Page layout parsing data
★ ★ ★
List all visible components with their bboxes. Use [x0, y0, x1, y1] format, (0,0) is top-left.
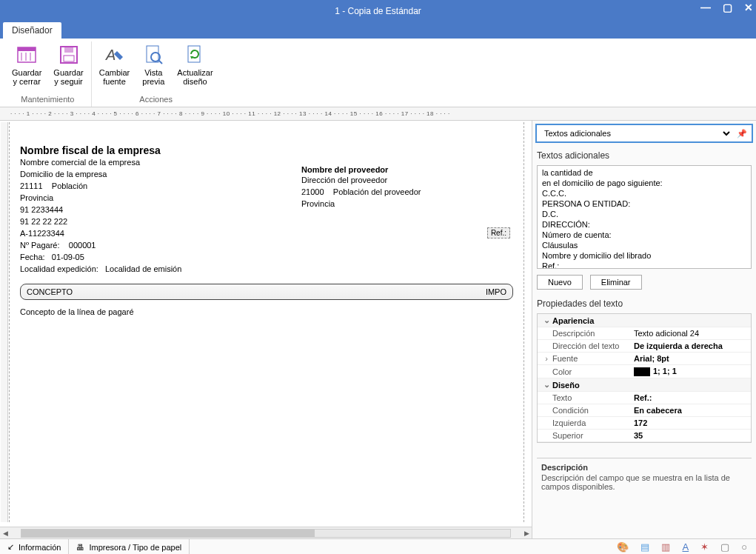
field-postal[interactable]: 21111 [20, 181, 43, 190]
column-guides [29, 353, 515, 509]
prop-val[interactable]: Arial; 8pt [634, 354, 748, 363]
refresh-design-button[interactable]: Actualizar diseño [174, 41, 215, 87]
maximize-button[interactable]: ▢ [723, 1, 732, 13]
save-close-button[interactable]: Guardar y cerrar [9, 41, 44, 87]
field-pagare-num[interactable]: 000001 [69, 241, 96, 250]
minimize-button[interactable]: — [700, 1, 711, 13]
prop-key: Dirección del texto [552, 341, 634, 350]
prop-group-appearance: Apariencia [552, 316, 594, 325]
collapse-icon[interactable]: ⌄ [541, 316, 552, 325]
prop-val[interactable]: Ref.: [634, 393, 748, 402]
title-bar: 1 - Copia de Estándar — ▢ ✕ [0, 0, 756, 21]
field-company-address[interactable]: Domicilio de la empresa [20, 168, 301, 180]
field-date-label[interactable]: Fecha: [20, 253, 45, 261]
prop-key: Fuente [552, 354, 634, 363]
property-description: Descripción Descripción del campo que se… [537, 458, 752, 495]
list-item[interactable]: C.C.C. [539, 188, 749, 198]
list-item[interactable]: Ref.: [539, 261, 749, 269]
field-supplier-addr[interactable]: Dirección del proveedor [301, 174, 421, 186]
layers-icon[interactable]: ▤ [640, 541, 649, 553]
preview-button[interactable]: Vista previa [138, 41, 168, 87]
sheet-icon[interactable]: ▥ [661, 541, 670, 553]
prop-key: Descripción [552, 329, 634, 338]
remove-asterisk-icon[interactable]: ✶ [700, 541, 709, 553]
field-tax-id[interactable]: A-11223344 [20, 227, 301, 239]
prop-val[interactable]: 1; 1; 1 [634, 367, 748, 376]
scroll-right-icon[interactable]: ▶ [521, 530, 532, 537]
scroll-thumb[interactable] [21, 530, 315, 537]
prop-val[interactable]: 172 [634, 418, 748, 427]
prop-key: Color [552, 367, 634, 376]
table-header[interactable]: CONCEPTO IMPO [20, 284, 513, 300]
underline-icon[interactable]: A [682, 541, 689, 553]
save-continue-button[interactable]: Guardar y seguir [50, 41, 86, 87]
svg-text:A: A [105, 47, 116, 63]
svg-line-11 [158, 60, 162, 64]
list-item[interactable]: Número de cuenta: [539, 230, 749, 240]
field-supplier-province[interactable]: Provincia [301, 198, 421, 210]
field-supplier-name[interactable]: Nombre del proveedor [301, 165, 421, 174]
prop-val[interactable]: En cabecera [634, 406, 748, 415]
ribbon-toolbar: Guardar y cerrar Guardar y seguir Manten… [0, 39, 756, 107]
svg-rect-7 [64, 56, 74, 61]
field-company-fiscal[interactable]: Nombre fiscal de la empresa [20, 144, 513, 156]
field-town[interactable]: Población [52, 181, 87, 190]
list-item[interactable]: en el domicilio de pago siguiente: [539, 178, 749, 188]
group-label-actions: Acciones [139, 93, 173, 107]
property-grid[interactable]: ⌄Apariencia DescripciónTexto adicional 2… [537, 313, 752, 443]
field-pagare-label[interactable]: Nº Pagaré: [20, 241, 60, 250]
collapse-icon[interactable]: ⌄ [541, 380, 552, 390]
printer-icon: 🖶 [76, 543, 84, 552]
palette-icon[interactable]: 🎨 [617, 541, 629, 553]
prop-val[interactable]: De izquierda a derecha [634, 341, 748, 350]
circle-icon[interactable]: ○ [741, 541, 747, 553]
desc-title: Descripción [541, 463, 747, 472]
list-item[interactable]: D.C. [539, 209, 749, 219]
field-concepto-line[interactable]: Concepto de la línea de pagaré [20, 307, 513, 316]
list-item[interactable]: Nombre y domicilio del librado [539, 250, 749, 261]
field-company-commercial[interactable]: Nombre comercial de la empresa [20, 156, 301, 168]
additional-texts-list[interactable]: la cantidad de en el domicilio de pago s… [537, 165, 752, 269]
window-title: 1 - Copia de Estándar [335, 6, 421, 16]
panel-selector[interactable]: Textos adicionales [541, 128, 732, 138]
field-province[interactable]: Provincia [20, 192, 301, 204]
horizontal-scrollbar[interactable]: ◀ ▶ [0, 527, 532, 538]
field-loc-exp-val[interactable]: Localidad de emisión [105, 264, 181, 273]
new-button[interactable]: Nuevo [537, 275, 583, 290]
field-date-val[interactable]: 01-09-05 [52, 253, 84, 261]
list-item[interactable]: Cláusulas [539, 240, 749, 250]
col-importe: IMPO [486, 287, 506, 296]
field-supplier-town[interactable]: Población del proveedor [333, 187, 421, 196]
square-icon[interactable]: ▢ [720, 541, 729, 553]
field-loc-exp-label[interactable]: Localidad expedición: [20, 264, 98, 273]
prop-key: Condición [552, 406, 634, 415]
desc-body: Descripción del campo que se muestra en … [541, 473, 730, 491]
field-phone1[interactable]: 91 2233444 [20, 204, 301, 216]
section-title-texts: Textos adicionales [537, 150, 752, 161]
prop-val[interactable]: 35 [634, 431, 748, 440]
prop-val[interactable]: Texto adicional 24 [634, 329, 748, 338]
side-panel: Textos adicionales 📌 Textos adicionales … [532, 121, 756, 538]
pin-icon[interactable]: 📌 [737, 129, 747, 138]
close-button[interactable]: ✕ [744, 1, 753, 13]
list-item[interactable]: DIRECCIÓN: [539, 219, 749, 230]
delete-button[interactable]: Eliminar [590, 275, 642, 290]
field-phone2[interactable]: 91 22 22 222 [20, 216, 301, 227]
prop-key: Izquierda [552, 418, 634, 427]
design-surface[interactable]: Nombre fiscal de la empresa Nombre comer… [0, 121, 532, 538]
list-item[interactable]: la cantidad de [539, 167, 749, 178]
color-swatch [634, 367, 650, 376]
field-supplier-postal[interactable]: 21000 [301, 187, 324, 196]
group-label-maintenance: Mantenimiento [21, 93, 74, 107]
status-info-button[interactable]: ↙ Información [0, 539, 69, 554]
floppy-icon [57, 43, 81, 67]
info-icon: ↙ [7, 542, 14, 552]
field-ref-selected[interactable]: Ref.: [487, 227, 510, 238]
expand-icon[interactable]: › [541, 354, 552, 363]
prop-key: Texto [552, 393, 634, 402]
change-font-button[interactable]: A Cambiar fuente [96, 41, 133, 87]
list-item[interactable]: PERSONA O ENTIDAD: [539, 198, 749, 209]
scroll-left-icon[interactable]: ◀ [0, 530, 10, 537]
tab-designer[interactable]: Diseñador [3, 22, 61, 39]
status-printer-button[interactable]: 🖶 Impresora / Tipo de papel [69, 539, 190, 554]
★ ★ ★
[Assignment]: All of the data should be returned word for word, with each picture left out.

[Result of the exercise]:
List all visible components with their bboxes. Use [x0, y0, x1, y1] format, (0,0) is top-left.
field-postal[interactable]: 21111 [20, 181, 43, 190]
column-guides [29, 353, 515, 509]
prop-val[interactable]: Arial; 8pt [634, 354, 748, 363]
refresh-design-button[interactable]: Actualizar diseño [174, 41, 215, 87]
maximize-button[interactable]: ▢ [723, 1, 732, 13]
save-close-button[interactable]: Guardar y cerrar [9, 41, 44, 87]
field-pagare-num[interactable]: 000001 [69, 241, 96, 250]
minimize-button[interactable]: — [700, 1, 711, 13]
prop-key: Dirección del texto [552, 341, 634, 350]
prop-group-appearance: Apariencia [552, 316, 594, 325]
collapse-icon[interactable]: ⌄ [541, 316, 552, 325]
prop-val[interactable]: Ref.: [634, 393, 748, 402]
title-bar: 1 - Copia de Estándar — ▢ ✕ [0, 0, 756, 21]
field-company-address[interactable]: Domicilio de la empresa [20, 168, 301, 180]
field-date-label[interactable]: Fecha: [20, 253, 45, 261]
prop-key: Fuente [552, 354, 634, 363]
property-description: Descripción Descripción del campo que se… [537, 458, 752, 495]
list-item[interactable]: C.C.C. [539, 188, 749, 198]
list-item[interactable]: Ref.: [539, 261, 749, 269]
field-supplier-addr[interactable]: Dirección del proveedor [301, 174, 421, 186]
layers-icon[interactable]: ▤ [640, 541, 649, 553]
preview-button[interactable]: Vista previa [138, 41, 168, 87]
sheet-icon[interactable]: ▥ [661, 541, 670, 553]
prop-key: Descripción [552, 329, 634, 338]
remove-asterisk-icon[interactable]: ✶ [700, 541, 709, 553]
field-tax-id[interactable]: A-11223344 [20, 227, 301, 239]
prop-val[interactable]: 1; 1; 1 [634, 367, 748, 376]
scroll-right-icon[interactable]: ▶ [521, 530, 532, 537]
scroll-thumb[interactable] [21, 530, 315, 537]
prop-val[interactable]: 172 [634, 418, 748, 427]
prop-key: Color [552, 367, 634, 376]
table-header[interactable]: CONCEPTO IMPO [20, 284, 513, 300]
underline-icon[interactable]: A [682, 541, 689, 553]
save-continue-button[interactable]: Guardar y seguir [50, 41, 86, 87]
svg-text:A: A [105, 47, 116, 63]
svg-line-11 [158, 60, 162, 64]
list-item[interactable]: Número de cuenta: [539, 230, 749, 240]
field-supplier-province[interactable]: Provincia [301, 198, 421, 210]
field-supplier-name[interactable]: Nombre del proveedor [301, 165, 421, 174]
prop-val[interactable]: En cabecera [634, 406, 748, 415]
ribbon-toolbar: Guardar y cerrar Guardar y seguir Manten… [0, 39, 756, 107]
svg-rect-7 [64, 56, 74, 61]
field-company-fiscal[interactable]: Nombre fiscal de la empresa [20, 144, 513, 156]
field-town[interactable]: Población [52, 181, 87, 190]
list-item[interactable]: en el domicilio de pago siguiente: [539, 178, 749, 188]
group-label-actions: Acciones [139, 93, 173, 107]
property-grid[interactable]: ⌄Apariencia DescripciónTexto adicional 2… [537, 313, 752, 443]
field-pagare-label[interactable]: Nº Pagaré: [20, 241, 60, 250]
collapse-icon[interactable]: ⌄ [541, 380, 552, 390]
printer-icon: 🖶 [76, 543, 84, 552]
palette-icon[interactable]: 🎨 [617, 541, 629, 553]
prop-val[interactable]: De izquierda a derecha [634, 341, 748, 350]
circle-icon[interactable]: ○ [741, 541, 747, 553]
desc-title: Descripción [541, 463, 747, 472]
list-item[interactable]: D.C. [539, 209, 749, 219]
field-concepto-line[interactable]: Concepto de la línea de pagaré [20, 307, 513, 316]
list-item[interactable]: Nombre y domicilio del librado [539, 250, 749, 261]
field-company-commercial[interactable]: Nombre comercial de la empresa [20, 156, 301, 168]
additional-texts-list[interactable]: la cantidad de en el domicilio de pago s… [537, 165, 752, 269]
window-title: 1 - Copia de Estándar [335, 6, 421, 16]
panel-selector[interactable]: Textos adicionales [541, 128, 732, 138]
field-province[interactable]: Provincia [20, 192, 301, 204]
horizontal-scrollbar[interactable]: ◀ ▶ [0, 527, 532, 538]
field-loc-exp-val[interactable]: Localidad de emisión [105, 264, 181, 273]
new-button[interactable]: Nuevo [537, 275, 583, 290]
field-date-val[interactable]: 01-09-05 [52, 253, 84, 261]
list-item[interactable]: Cláusulas [539, 240, 749, 250]
col-importe: IMPO [486, 287, 506, 296]
field-supplier-town[interactable]: Población del proveedor [333, 187, 421, 196]
square-icon[interactable]: ▢ [720, 541, 729, 553]
field-loc-exp-label[interactable]: Localidad expedición: [20, 264, 98, 273]
prop-key: Condición [552, 406, 634, 415]
desc-body: Descripción del campo que se muestra en … [541, 473, 730, 491]
field-phone1[interactable]: 91 2233444 [20, 204, 301, 216]
section-title-texts: Textos adicionales [537, 150, 752, 161]
prop-val[interactable]: 35 [634, 431, 748, 440]
prop-val[interactable]: Texto adicional 24 [634, 329, 748, 338]
side-panel: Textos adicionales 📌 Textos adicionales … [532, 121, 756, 538]
pin-icon[interactable]: 📌 [737, 129, 747, 138]
close-button[interactable]: ✕ [744, 1, 753, 13]
list-item[interactable]: DIRECCIÓN: [539, 219, 749, 230]
delete-button[interactable]: Eliminar [590, 275, 642, 290]
field-phone2[interactable]: 91 22 22 222 [20, 216, 301, 227]
prop-key: Izquierda [552, 418, 634, 427]
design-surface[interactable]: Nombre fiscal de la empresa Nombre comer… [0, 121, 532, 538]
list-item[interactable]: la cantidad de [539, 167, 749, 178]
color-swatch [634, 367, 650, 376]
field-supplier-postal[interactable]: 21000 [301, 187, 324, 196]
group-label-maintenance: Mantenimiento [21, 93, 74, 107]
status-info-button[interactable]: ↙ Información [0, 539, 69, 554]
floppy-icon [57, 43, 81, 67]
info-icon: ↙ [7, 542, 14, 552]
field-ref-selected[interactable]: Ref.: [487, 227, 510, 238]
expand-icon[interactable]: › [541, 354, 552, 363]
prop-key: Texto [552, 393, 634, 402]
change-font-button[interactable]: A Cambiar fuente [96, 41, 133, 87]
list-item[interactable]: PERSONA O ENTIDAD: [539, 198, 749, 209]
scroll-left-icon[interactable]: ◀ [0, 530, 10, 537]
tab-designer[interactable]: Diseñador [3, 22, 61, 39]
status-printer-button[interactable]: 🖶 Impresora / Tipo de papel [69, 539, 190, 554]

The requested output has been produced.